▶ RECORDS
'''

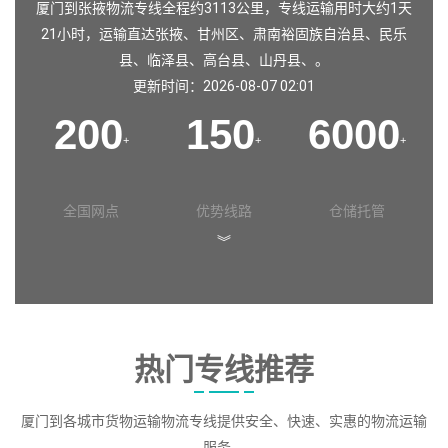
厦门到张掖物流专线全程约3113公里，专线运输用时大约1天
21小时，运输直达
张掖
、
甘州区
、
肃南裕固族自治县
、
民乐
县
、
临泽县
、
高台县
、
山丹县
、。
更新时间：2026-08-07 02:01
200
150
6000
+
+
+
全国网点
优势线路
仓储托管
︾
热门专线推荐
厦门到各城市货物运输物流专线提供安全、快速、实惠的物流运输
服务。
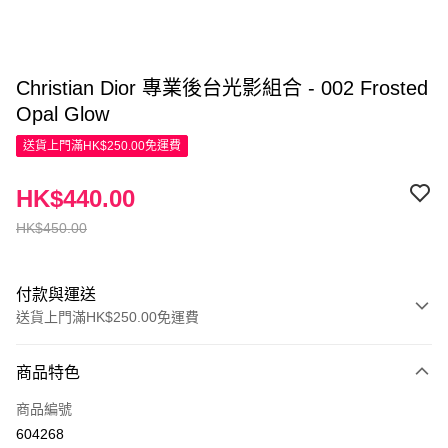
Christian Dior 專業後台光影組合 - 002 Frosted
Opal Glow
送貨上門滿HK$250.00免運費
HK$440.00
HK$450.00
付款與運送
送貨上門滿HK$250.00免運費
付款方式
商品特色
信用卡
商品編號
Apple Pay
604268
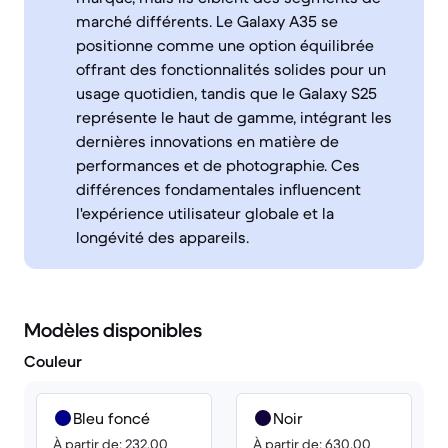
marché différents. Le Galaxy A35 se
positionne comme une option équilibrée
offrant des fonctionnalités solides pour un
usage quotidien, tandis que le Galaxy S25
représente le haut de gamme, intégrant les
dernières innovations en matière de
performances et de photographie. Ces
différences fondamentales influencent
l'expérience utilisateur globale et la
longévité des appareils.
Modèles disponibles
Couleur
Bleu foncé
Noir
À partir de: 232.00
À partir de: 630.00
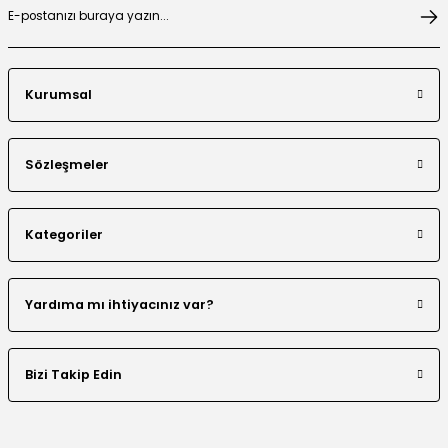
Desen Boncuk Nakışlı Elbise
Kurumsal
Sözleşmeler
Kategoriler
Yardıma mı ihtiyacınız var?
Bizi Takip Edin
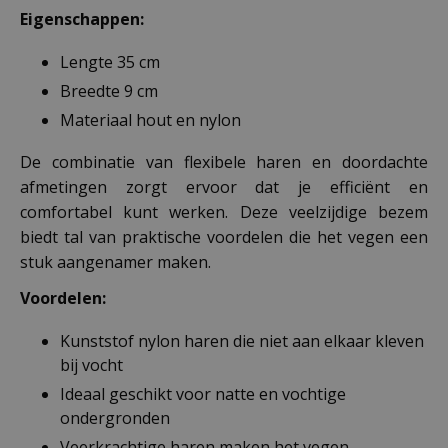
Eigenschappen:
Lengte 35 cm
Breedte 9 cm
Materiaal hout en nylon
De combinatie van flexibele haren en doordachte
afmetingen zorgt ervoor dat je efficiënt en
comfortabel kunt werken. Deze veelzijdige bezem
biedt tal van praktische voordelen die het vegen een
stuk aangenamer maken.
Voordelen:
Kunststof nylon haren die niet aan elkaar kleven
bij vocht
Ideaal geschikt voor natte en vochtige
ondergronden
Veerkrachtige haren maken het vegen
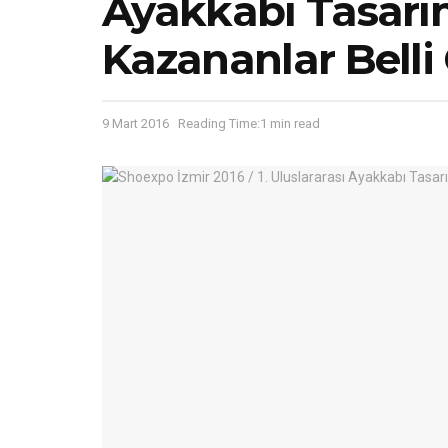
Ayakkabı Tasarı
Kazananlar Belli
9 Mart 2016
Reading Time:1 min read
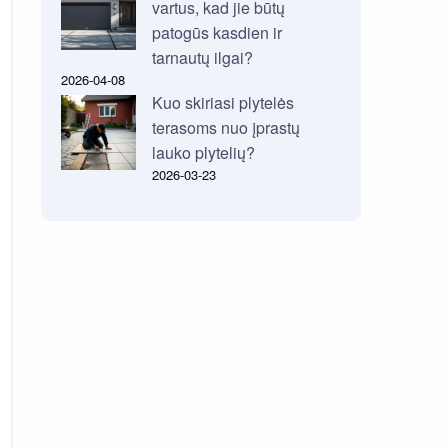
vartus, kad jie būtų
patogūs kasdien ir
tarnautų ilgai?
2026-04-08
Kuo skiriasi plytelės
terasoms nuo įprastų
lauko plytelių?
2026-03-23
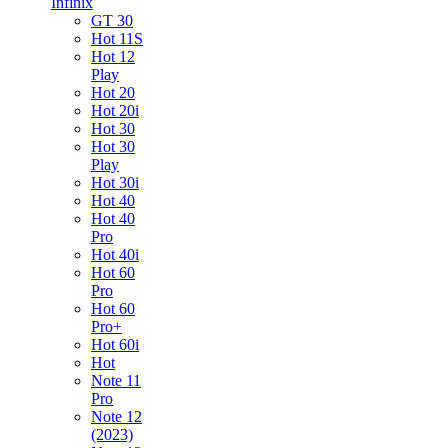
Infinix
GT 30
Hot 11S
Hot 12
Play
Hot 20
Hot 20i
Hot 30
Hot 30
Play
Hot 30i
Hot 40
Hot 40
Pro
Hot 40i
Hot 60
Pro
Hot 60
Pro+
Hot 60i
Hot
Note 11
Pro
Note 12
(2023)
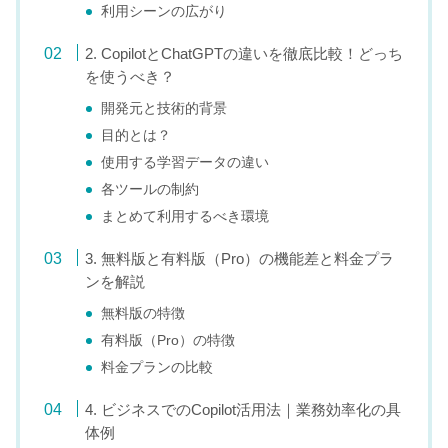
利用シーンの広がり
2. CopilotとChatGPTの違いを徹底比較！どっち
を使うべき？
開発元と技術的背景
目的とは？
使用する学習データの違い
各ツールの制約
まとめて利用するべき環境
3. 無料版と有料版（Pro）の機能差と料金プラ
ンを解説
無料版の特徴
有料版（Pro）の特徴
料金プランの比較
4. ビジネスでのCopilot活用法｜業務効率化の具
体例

'''

Everything in the entries above should be written out again exactly, except the images.

▶ WRITTEN REPLY
厦门到张掖物流专线全程约3113公里，专线运输用时大约1天
21小时，运输直达
张掖
、
甘州区
、
肃南裕固族自治县
、
民乐
县
、
临泽县
、
高台县
、
山丹县
、。
更新时间：2026-08-07 02:01
200
150
6000
+
+
+
全国网点
优势线路
仓储托管
︾
热门专线推荐
厦门到各城市货物运输物流专线提供安全、快速、实惠的物流运输
服务。
Christian Dior 專業後台光影組合 - 002 Frosted
Opal Glow
送貨上門滿HK$250.00免運費
HK$440.00
HK$450.00
付款與運送
送貨上門滿HK$250.00免運費
付款方式
商品特色
信用卡
商品編號
Apple Pay
604268
marché différents. Le Galaxy A35 se
positionne comme une option équilibrée
offrant des fonctionnalités solides pour un
usage quotidien, tandis que le Galaxy S25
représente le haut de gamme, intégrant les
dernières innovations en matière de
performances et de photographie. Ces
différences fondamentales influencent
l'expérience utilisateur globale et la
longévité des appareils.
Modèles disponibles
Couleur
Bleu foncé
Noir
À partir de: 232.00
À partir de: 630.00
Desen Boncuk Nakışlı Elbise
Kurumsal
Sözleşmeler
Kategoriler
Yardıma mı ihtiyacınız var?
Bizi Takip Edin
Eigenschappen:
Lengte 35 cm
Breedte 9 cm
Materiaal hout en nylon
De combinatie van flexibele haren en doordachte
afmetingen zorgt ervoor dat je efficiënt en
comfortabel kunt werken. Deze veelzijdige bezem
biedt tal van praktische voordelen die het vegen een
stuk aangenamer maken.
Voordelen:
Kunststof nylon haren die niet aan elkaar kleven
bij vocht
Ideaal geschikt voor natte en vochtige
ondergronden
Veerkrachtige haren maken het vegen
Ayakkabı Tasarı
Kazananlar Belli
9 Mart 2016
Reading Time:1 min read
vartus, kad jie būtų
patogūs kasdien ir
tarnautų ilgai?
2026-04-08
Kuo skiriasi plytelės
terasoms nuo įprastų
lauko plytelių?
2026-03-23
Infinix
GT 30
Hot 11S
Hot 12
Play
Hot 20
Hot 20i
Hot 30
Hot 30
Play
Hot 30i
Hot 40
Hot 40
Pro
Hot 40i
Hot 60
Pro
Hot 60
Pro+
Hot 60i
Hot
Note 11
Pro
Note 12
(2023)
利用シーンの広がり
2. CopilotとChatGPTの違いを徹底比較！どっち
を使うべき？
開発元と技術的背景
目的とは？
使用する学習データの違い
各ツールの制約
まとめて利用するべき環境
3. 無料版と有料版（Pro）の機能差と料金プラ
ンを解説
無料版の特徴
有料版（Pro）の特徴
料金プランの比較
4. ビジネスでのCopilot活用法｜業務効率化の具
体例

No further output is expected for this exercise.